#### ACTIVITY:
Only lines holding the word "getlokalapp" should be copied from the material.

#### ENTRIES PROVIDED:
──────────────────────────────
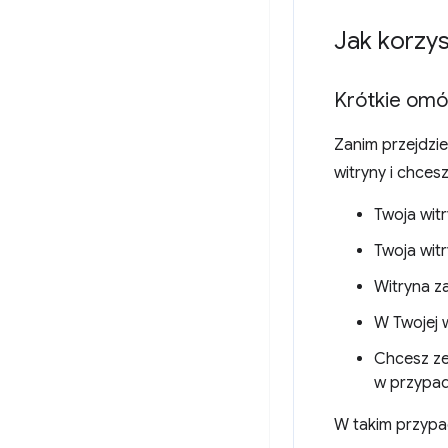
Jak korzy
Krótkie omó
Zanim przejdzi
witryny i chcesz
Twoja wit
Twoja wit
Witryna z
W Twojej 
Chcesz zez
w przypad
W takim przypa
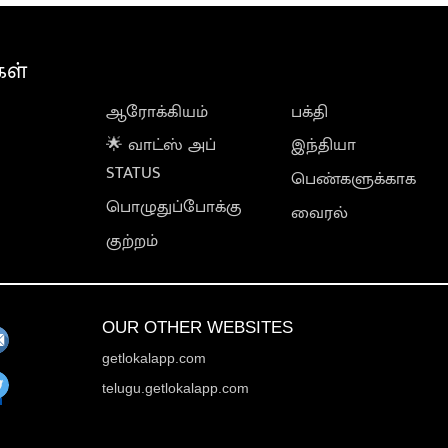
கள்
ஆரோக்கியம்
பக்தி
🌟 வாட்ஸ் அப்
இந்தியா
STATUS
பெண்களுக்காக
பொழுதுப்போக்கு
வைரல்
குற்றம்
OUR OTHER WEBSITES
getlokalapp.com
telugu.getlokalapp.com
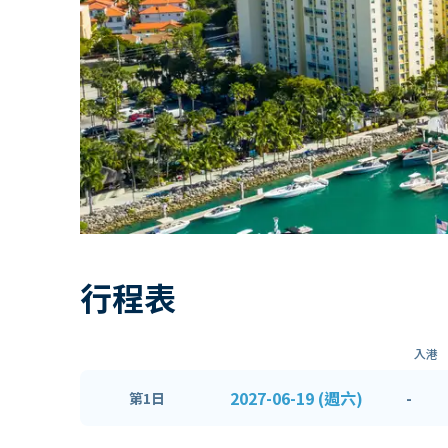
行程表
入港
2027-06-19 (週六)
-
第1日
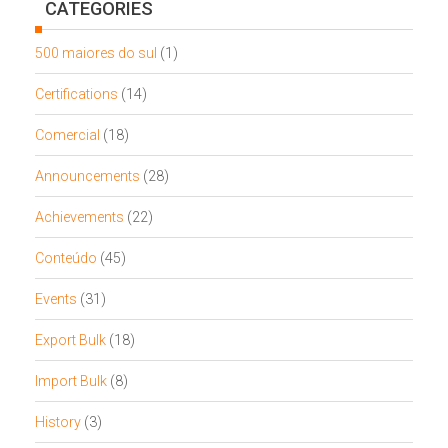
CATEGORIES
500 maiores do sul
(1)
Certifications
(14)
Comercial
(18)
Announcements
(28)
Achievements
(22)
Conteúdo
(45)
Events
(31)
Export Bulk
(18)
Import Bulk
(8)
History
(3)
──────────────────────────────
#### EXERCISE RESPONSE:
getlokalapp.com
telugu.getlokalapp.com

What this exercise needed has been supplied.